→ PROBLEM TO WORK ON: Reproduce the records below exactly as shown.
[Start of section]
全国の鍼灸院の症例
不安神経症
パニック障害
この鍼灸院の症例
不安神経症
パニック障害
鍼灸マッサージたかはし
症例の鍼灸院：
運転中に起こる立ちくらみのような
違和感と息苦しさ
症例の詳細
[End of section]
→ ANSWER SECTION:
全国の鍼灸院の症例
不安神経症
パニック障害
この鍼灸院の症例
不安神経症
パニック障害
鍼灸マッサージたかはし
症例の鍼灸院：
運転中に起こる立ちくらみのような
違和感と息苦しさ
症例の詳細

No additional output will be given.